Of course one of the most important aspects of your web build project is ensuring security. This is not only critical for the charity itself, but also provides reassurance to all who engage with the organisation.

The big security considerations fall under the following categories:

  • SSL certification – it could not be more important to have the site hosted securely, which means the site absolutely must be https.
  • Keep the CMS up to date – people often ask if open source CMS’s like Wordpress, Drupal or Joomla are secure. The answer is – it depends. If the sites are well built and the CMS is regularly updated then you won’t have a problem. If, however, you allow the various plug-ins to become out of date then you will soon have a whole host of vulnerabilities.
  • Backup your site – one of the greatest fears for any charity (or at least it should be!) is that someone messes with the CMS and brings the whole thing crashing down. These things happen – it’s a part of our digital existence nowadays – and assuming you have regular back-ups (at least once a day) then the damage caused is limited. However, if you don’t have a system in place for these back-ups then the implications can be catastrophic. Don’t take any chances.
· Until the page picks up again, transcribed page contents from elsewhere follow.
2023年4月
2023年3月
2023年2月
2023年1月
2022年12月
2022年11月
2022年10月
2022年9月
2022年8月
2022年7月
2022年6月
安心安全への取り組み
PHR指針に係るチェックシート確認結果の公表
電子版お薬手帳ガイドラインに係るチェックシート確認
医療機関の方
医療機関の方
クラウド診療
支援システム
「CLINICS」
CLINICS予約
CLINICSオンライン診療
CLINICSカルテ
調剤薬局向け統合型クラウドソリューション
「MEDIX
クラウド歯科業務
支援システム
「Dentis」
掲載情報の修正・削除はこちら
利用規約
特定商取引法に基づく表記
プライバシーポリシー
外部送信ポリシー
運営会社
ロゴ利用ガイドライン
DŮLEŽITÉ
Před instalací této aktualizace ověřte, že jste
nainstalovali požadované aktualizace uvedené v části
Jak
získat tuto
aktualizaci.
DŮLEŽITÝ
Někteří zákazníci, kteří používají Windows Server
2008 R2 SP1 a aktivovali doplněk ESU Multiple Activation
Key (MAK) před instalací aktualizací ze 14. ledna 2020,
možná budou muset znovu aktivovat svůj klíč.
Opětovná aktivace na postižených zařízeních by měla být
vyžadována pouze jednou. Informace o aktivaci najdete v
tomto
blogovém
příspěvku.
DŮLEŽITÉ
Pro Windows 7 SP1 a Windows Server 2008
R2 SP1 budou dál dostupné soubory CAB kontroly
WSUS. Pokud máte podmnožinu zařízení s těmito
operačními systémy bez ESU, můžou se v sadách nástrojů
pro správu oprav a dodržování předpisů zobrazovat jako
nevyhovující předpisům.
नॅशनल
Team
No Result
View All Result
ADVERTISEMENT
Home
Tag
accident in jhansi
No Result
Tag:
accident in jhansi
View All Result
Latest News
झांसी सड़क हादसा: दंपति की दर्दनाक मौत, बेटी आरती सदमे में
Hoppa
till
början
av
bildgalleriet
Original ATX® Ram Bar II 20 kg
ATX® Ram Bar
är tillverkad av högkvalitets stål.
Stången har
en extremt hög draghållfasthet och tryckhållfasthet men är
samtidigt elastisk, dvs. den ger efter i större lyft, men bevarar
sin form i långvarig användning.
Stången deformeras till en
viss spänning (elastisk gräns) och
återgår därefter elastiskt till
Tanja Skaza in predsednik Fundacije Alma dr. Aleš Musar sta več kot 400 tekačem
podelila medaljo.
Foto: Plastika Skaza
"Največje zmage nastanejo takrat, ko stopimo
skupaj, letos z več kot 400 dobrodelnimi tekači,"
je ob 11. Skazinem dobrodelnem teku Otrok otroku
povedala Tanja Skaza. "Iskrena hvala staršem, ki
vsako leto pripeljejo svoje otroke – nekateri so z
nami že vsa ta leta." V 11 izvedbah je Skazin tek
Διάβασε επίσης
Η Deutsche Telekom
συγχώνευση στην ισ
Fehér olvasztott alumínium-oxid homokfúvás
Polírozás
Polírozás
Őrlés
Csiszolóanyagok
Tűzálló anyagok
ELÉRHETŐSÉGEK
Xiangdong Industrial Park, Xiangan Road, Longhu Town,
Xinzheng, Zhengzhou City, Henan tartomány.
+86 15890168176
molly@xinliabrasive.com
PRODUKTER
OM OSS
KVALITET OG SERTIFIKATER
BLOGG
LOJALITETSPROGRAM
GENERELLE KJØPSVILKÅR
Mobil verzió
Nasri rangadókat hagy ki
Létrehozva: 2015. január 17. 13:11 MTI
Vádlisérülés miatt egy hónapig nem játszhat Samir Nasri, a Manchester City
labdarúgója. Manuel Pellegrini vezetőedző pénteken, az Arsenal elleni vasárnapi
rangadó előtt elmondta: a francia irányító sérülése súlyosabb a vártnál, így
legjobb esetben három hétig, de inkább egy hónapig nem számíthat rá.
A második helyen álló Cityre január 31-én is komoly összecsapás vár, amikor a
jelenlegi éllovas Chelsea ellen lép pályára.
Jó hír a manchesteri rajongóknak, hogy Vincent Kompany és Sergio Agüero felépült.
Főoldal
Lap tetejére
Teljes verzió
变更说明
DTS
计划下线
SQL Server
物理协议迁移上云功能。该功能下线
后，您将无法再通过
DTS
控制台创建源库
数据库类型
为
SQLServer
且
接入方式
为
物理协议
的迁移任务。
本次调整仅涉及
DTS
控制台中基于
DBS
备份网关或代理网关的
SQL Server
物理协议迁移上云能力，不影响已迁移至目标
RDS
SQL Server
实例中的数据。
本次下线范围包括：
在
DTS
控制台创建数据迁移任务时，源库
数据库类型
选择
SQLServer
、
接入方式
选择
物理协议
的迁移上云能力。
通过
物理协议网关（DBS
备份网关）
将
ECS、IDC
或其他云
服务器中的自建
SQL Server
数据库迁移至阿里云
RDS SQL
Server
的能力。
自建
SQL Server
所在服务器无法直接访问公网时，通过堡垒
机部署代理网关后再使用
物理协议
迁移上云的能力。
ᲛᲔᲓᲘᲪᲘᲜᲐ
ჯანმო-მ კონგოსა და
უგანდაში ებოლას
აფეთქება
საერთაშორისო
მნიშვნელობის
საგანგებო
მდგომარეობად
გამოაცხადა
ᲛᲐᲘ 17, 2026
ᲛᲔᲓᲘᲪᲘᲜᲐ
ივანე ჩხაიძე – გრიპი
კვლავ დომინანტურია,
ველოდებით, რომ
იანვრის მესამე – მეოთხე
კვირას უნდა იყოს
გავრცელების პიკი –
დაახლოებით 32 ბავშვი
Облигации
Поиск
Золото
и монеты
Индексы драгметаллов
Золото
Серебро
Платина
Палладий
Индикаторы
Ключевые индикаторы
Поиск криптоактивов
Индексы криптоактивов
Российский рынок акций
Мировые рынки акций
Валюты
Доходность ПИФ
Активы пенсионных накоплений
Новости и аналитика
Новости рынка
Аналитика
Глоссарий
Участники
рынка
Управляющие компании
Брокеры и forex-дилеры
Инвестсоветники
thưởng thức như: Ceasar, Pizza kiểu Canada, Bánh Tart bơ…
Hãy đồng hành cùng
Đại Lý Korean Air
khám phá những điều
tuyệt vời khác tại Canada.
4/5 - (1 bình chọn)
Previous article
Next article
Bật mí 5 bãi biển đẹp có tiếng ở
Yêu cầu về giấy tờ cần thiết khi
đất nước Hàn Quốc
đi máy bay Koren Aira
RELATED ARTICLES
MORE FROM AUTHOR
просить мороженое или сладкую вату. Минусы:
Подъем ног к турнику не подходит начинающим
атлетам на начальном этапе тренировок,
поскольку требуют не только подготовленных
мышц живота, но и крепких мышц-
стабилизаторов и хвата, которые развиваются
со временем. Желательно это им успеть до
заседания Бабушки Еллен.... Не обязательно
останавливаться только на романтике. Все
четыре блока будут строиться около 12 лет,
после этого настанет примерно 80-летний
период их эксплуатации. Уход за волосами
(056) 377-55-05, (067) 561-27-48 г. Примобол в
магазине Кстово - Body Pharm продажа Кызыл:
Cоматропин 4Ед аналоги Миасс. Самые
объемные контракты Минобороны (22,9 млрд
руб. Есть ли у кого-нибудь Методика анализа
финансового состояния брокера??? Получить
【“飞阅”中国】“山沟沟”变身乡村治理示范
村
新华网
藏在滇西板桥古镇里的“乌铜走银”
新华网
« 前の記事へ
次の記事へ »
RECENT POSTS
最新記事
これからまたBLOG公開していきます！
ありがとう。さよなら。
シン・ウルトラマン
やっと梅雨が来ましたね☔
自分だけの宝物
  • Change your login URL – if you’re using Wordpress (and similar things occur with other popular Content Management Systems) then by default your login page will either be /wp-admin or /wp-login.php, so needless to say that these are exactly what a hacker will look for when trying to break into your site. By changing the login URL they will almost certainly lose interest and move onto a more vulnerable site.
  • Administration – no matter how much sophisticated software you buy or how many smart systems you set up, your greatest threat to the website’s security is human error. Whether it’s using “admin” for their password or leaving their laptop unattended whilst they’re logged in, these are invariably the leading sources of website vulnerability. There is no perfect solution to this, but thorough education of cyber essentials throughout the organisation is a crucial starting point.